Certainly! Let's go through the calculations step by step:
1. Calculating [tex]\(2\pi\)[/tex]:
- We need to compute [tex]\(2\)[/tex] times [tex]\(\pi\)[/tex].
- The value of [tex]\(\pi\)[/tex] (pi) is approximately [tex]\(3.141592653589793\)[/tex].
- [tex]\(2 \times \pi = 2 \times 3.141592653589793 = 6.283185307179586\)[/tex].
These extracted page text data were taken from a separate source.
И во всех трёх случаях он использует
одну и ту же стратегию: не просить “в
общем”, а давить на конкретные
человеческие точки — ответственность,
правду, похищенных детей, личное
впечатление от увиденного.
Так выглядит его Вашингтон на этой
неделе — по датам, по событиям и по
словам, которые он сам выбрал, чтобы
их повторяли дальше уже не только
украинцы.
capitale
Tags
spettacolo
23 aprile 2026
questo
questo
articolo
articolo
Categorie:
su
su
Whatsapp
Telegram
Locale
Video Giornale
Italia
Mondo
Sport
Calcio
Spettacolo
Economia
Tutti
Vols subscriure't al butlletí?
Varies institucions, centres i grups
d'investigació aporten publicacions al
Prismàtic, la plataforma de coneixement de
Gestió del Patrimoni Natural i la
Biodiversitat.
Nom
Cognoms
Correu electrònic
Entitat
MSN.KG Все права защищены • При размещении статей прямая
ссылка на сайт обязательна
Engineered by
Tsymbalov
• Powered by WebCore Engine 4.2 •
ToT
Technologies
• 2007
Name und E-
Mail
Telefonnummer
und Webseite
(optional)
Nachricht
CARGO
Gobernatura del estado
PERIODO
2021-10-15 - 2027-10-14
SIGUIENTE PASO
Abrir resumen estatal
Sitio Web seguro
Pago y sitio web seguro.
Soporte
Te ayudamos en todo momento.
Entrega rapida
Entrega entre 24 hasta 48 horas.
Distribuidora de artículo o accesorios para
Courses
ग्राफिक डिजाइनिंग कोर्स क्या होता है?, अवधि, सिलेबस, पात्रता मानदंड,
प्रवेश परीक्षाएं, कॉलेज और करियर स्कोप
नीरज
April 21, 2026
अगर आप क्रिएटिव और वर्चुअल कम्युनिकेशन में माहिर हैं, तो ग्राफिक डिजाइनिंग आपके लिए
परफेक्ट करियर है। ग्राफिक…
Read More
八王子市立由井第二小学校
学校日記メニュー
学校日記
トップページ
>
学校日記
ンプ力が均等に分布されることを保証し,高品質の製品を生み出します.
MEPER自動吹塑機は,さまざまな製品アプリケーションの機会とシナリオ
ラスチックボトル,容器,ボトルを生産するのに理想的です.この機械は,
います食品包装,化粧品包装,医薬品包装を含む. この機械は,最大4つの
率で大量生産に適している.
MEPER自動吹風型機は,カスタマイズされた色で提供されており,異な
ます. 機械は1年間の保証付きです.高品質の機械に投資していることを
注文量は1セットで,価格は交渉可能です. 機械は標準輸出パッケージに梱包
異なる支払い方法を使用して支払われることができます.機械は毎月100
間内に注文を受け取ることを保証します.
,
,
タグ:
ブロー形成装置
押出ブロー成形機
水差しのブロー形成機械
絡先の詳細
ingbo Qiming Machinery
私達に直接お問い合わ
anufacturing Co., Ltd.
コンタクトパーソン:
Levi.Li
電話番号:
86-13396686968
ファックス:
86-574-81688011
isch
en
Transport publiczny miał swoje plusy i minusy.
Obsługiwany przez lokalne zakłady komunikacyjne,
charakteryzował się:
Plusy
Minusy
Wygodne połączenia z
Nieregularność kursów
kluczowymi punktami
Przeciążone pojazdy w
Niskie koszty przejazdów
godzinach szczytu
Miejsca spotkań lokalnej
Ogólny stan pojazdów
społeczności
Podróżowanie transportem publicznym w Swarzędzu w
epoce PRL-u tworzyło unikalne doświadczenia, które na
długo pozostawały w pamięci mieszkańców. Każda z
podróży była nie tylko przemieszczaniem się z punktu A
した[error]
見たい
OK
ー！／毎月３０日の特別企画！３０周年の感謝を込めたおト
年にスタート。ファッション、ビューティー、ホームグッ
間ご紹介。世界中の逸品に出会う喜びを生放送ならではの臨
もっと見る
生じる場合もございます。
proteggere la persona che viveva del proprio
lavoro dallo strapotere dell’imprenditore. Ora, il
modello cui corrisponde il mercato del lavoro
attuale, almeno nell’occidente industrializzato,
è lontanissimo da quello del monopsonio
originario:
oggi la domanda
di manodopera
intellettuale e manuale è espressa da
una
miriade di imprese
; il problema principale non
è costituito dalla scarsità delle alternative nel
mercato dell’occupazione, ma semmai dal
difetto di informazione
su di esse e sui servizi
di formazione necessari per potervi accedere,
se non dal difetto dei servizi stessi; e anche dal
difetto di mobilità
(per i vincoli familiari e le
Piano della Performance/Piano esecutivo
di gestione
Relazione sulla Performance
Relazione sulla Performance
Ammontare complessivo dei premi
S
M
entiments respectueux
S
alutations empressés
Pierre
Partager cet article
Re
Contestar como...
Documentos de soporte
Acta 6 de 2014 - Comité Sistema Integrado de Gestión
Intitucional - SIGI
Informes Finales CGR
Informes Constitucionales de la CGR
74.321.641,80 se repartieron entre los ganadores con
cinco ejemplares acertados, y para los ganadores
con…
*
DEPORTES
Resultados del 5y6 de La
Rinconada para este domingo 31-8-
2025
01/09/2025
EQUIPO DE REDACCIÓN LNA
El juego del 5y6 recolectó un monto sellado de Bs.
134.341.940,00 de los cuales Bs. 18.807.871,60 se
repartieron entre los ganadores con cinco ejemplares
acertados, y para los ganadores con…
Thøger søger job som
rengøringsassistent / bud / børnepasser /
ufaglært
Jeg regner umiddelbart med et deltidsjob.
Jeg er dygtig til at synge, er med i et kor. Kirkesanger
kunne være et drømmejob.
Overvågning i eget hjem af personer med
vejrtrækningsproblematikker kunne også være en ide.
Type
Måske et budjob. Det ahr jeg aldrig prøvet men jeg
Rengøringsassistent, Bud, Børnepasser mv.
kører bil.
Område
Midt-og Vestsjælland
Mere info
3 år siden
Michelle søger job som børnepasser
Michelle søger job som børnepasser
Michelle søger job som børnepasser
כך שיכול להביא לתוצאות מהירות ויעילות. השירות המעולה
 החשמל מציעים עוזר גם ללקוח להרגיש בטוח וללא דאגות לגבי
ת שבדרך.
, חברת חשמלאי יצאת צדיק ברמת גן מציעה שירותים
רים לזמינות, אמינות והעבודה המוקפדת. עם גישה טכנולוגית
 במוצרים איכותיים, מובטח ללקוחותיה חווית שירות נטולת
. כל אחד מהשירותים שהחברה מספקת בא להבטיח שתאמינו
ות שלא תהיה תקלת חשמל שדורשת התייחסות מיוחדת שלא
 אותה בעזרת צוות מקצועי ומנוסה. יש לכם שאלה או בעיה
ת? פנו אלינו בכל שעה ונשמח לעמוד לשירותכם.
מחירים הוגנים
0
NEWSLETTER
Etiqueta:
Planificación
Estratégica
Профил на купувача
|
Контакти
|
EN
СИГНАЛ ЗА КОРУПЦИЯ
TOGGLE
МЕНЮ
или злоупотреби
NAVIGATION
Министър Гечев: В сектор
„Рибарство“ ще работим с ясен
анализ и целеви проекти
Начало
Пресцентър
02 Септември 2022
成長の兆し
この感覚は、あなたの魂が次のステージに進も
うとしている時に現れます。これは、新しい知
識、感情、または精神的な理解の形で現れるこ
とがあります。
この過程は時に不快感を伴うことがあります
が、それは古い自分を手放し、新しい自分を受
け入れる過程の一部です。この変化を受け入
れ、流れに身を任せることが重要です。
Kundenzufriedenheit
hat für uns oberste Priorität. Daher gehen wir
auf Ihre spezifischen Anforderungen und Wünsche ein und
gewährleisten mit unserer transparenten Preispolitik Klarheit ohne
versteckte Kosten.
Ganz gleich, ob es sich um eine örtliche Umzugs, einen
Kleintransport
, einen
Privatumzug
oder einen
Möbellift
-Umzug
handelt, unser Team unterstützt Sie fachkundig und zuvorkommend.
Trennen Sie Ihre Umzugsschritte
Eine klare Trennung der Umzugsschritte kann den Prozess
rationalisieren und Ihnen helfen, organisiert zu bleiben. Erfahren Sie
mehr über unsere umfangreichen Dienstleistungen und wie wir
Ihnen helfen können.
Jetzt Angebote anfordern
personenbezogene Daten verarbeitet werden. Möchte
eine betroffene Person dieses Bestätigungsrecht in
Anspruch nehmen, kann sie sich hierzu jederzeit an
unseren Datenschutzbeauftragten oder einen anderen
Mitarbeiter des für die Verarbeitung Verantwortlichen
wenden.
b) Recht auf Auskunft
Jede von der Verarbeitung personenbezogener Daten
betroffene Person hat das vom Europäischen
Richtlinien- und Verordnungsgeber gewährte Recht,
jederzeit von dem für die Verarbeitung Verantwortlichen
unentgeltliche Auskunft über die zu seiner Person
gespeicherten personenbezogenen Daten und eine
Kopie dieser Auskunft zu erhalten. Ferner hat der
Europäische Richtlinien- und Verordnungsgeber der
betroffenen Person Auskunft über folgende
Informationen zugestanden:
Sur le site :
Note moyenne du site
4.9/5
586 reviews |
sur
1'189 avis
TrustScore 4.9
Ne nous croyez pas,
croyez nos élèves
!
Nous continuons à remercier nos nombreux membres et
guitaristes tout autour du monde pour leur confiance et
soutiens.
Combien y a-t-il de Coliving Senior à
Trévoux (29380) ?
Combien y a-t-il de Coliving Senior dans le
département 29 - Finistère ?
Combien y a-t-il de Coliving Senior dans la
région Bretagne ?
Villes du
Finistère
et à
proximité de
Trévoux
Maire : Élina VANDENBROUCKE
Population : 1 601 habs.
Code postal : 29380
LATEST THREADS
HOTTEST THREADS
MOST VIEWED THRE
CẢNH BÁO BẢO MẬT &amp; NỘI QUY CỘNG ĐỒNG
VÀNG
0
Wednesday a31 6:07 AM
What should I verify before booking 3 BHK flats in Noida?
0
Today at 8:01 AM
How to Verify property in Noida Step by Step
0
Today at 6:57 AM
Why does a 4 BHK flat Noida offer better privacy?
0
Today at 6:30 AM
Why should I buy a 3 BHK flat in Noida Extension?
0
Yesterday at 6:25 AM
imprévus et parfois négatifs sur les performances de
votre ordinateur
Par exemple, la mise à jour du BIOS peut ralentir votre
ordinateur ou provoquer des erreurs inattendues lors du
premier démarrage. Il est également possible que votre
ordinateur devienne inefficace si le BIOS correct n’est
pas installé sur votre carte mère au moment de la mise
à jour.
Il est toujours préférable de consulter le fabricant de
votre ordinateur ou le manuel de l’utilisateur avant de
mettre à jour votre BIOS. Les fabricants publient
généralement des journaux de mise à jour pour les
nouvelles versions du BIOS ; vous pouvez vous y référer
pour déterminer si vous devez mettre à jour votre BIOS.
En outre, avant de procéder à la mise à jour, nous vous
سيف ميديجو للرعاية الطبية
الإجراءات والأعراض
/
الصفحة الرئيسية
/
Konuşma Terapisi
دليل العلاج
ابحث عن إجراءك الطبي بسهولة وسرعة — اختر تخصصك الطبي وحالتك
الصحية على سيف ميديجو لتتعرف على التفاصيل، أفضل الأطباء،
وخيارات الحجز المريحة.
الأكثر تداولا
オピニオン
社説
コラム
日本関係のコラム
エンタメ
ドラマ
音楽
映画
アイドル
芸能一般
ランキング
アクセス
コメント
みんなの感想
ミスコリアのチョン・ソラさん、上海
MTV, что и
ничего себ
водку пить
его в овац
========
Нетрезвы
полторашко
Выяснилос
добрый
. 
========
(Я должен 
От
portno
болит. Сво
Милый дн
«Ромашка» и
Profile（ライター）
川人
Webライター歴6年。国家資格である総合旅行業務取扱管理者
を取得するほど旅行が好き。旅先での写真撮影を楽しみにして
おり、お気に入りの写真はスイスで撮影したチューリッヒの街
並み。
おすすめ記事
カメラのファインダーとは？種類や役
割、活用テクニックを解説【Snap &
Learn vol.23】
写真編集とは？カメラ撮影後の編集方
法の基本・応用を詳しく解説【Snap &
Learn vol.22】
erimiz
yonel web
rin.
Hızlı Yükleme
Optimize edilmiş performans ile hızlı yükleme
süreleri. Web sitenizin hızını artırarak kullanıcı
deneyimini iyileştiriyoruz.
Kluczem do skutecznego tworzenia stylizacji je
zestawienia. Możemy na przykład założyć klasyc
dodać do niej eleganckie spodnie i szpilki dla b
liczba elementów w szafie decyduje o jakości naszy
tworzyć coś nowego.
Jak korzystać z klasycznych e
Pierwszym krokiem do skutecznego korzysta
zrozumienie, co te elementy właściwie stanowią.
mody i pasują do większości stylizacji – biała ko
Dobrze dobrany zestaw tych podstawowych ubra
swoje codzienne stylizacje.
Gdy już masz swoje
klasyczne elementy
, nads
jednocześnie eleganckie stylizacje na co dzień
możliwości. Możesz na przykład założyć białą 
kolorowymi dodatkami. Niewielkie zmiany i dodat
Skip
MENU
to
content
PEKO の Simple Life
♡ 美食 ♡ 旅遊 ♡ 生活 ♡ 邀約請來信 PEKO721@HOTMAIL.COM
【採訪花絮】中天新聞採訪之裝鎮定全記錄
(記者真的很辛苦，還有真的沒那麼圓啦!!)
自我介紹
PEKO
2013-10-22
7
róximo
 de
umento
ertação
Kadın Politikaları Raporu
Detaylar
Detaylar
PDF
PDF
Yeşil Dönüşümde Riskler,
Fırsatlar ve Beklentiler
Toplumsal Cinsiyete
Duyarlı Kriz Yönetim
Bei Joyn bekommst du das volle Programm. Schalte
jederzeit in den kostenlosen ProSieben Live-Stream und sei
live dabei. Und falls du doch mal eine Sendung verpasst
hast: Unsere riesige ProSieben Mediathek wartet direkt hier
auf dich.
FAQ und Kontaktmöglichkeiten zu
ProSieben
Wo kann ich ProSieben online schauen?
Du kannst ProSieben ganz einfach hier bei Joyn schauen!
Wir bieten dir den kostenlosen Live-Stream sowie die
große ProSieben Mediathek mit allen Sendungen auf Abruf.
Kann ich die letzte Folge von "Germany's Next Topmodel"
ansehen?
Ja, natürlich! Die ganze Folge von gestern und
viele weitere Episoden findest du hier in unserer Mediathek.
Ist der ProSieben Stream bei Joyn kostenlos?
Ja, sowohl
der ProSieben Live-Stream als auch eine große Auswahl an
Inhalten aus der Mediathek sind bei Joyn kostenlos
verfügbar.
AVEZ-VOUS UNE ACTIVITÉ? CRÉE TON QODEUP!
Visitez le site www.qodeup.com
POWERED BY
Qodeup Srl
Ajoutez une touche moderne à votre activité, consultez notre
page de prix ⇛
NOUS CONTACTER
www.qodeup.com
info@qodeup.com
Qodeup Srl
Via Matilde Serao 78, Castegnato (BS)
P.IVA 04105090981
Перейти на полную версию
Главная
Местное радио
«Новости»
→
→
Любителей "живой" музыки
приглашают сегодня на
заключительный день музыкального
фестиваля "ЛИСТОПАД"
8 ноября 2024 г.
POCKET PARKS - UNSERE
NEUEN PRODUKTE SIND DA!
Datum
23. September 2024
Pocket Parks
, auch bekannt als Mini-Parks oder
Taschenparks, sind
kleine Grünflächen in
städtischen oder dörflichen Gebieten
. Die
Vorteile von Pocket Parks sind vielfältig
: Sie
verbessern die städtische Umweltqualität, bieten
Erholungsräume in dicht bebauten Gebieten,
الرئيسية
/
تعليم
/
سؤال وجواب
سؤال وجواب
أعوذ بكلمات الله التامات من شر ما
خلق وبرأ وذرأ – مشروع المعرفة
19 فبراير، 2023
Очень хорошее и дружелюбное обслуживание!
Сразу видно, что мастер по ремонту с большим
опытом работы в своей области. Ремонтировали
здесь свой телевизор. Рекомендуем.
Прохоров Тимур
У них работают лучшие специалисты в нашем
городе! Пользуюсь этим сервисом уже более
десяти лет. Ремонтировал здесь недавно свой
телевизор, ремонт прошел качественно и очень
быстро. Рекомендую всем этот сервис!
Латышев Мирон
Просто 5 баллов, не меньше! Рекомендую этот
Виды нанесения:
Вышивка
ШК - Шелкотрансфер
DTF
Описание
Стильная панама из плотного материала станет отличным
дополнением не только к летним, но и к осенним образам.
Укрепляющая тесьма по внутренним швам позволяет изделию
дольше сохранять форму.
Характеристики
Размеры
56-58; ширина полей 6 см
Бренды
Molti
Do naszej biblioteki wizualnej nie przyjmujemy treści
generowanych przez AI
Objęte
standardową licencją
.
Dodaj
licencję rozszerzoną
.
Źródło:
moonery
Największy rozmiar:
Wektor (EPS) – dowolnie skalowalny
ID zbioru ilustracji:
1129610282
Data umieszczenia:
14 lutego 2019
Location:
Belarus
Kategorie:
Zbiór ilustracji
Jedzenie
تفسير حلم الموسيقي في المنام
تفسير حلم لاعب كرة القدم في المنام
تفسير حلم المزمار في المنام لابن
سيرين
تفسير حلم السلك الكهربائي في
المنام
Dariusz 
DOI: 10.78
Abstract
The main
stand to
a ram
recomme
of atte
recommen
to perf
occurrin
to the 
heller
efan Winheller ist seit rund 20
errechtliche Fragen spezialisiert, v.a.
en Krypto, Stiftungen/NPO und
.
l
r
Therefore, [tex]\(2\pi = 6.283185307179586\)[/tex].
2. Calculating [tex]\(\frac{\pi}{4}\)[/tex]:
- We need to compute [tex]\(\frac{\pi}{4}\)[/tex], which is [tex]\(0.25\)[/tex] times [tex]\(\pi\)[/tex].
- The value of [tex]\(\pi\)[/tex] is approximately [tex]\(3.141592653589793\)[/tex].
- [tex]\(0.25 \times \pi = 0.25 \times 3.141592653589793 = 0.7853981633974483\)[/tex].
Therefore, [tex]\(\frac{\pi}{4} = 0.7853981633974483\)[/tex].
3. Calculating [tex]\(5.2e\)[/tex]:
- We need to compute [tex]\(5.2\)[/tex] times [tex]\(e\)[/tex].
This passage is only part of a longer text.